-- Dataset entries --

---

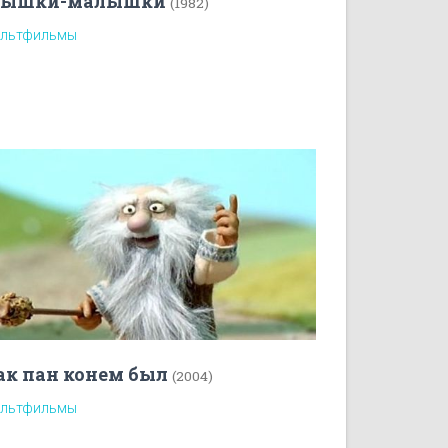
ышки-малышки
(1982)
льтфильмы
ак пан конем был
(2004)
льтфильмы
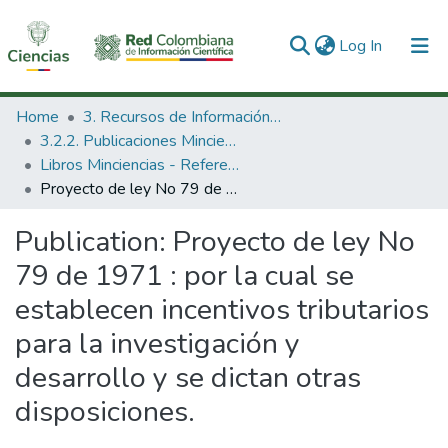
(current)
Log In
Communities & Collections
Home
3. Recursos de Información Científica y Tecnológica
3.2.2. Publicaciones Minciencias
All of DSpace
Libros Minciencias - Referenciales
Proyecto de ley No 79 de 1971 : por la cual se establecen incentivos tributarios para la investigación y desarrollo y se dictan otras disposiciones.
Statistics
Publication:
Proyecto de ley No
79 de 1971 : por la cual se
establecen incentivos tributarios
para la investigación y
desarrollo y se dictan otras
disposiciones.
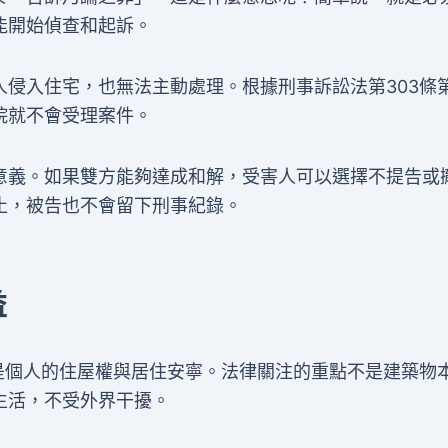
能開始偵查和起訴。
侵入住宅，也無法主動處理。根據刑事訴訟法第303條
院就不會受理案件。
意義。如果雙方能夠達成和解，受害人可以選擇不提告或
止，被告也不會留下刑事紀錄。
益
是個人的住屋權與居住安寧。法律關注的重點不是建築物
生活，不受外界干擾。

---

For each line above that includes "establecen", copy the line.

Proyecto de ley No 79 de 1971 : por la cual se establecen incentivos tributarios para la investigación y desarrollo y se dictan otras disposiciones.
establecen incentivos tributarios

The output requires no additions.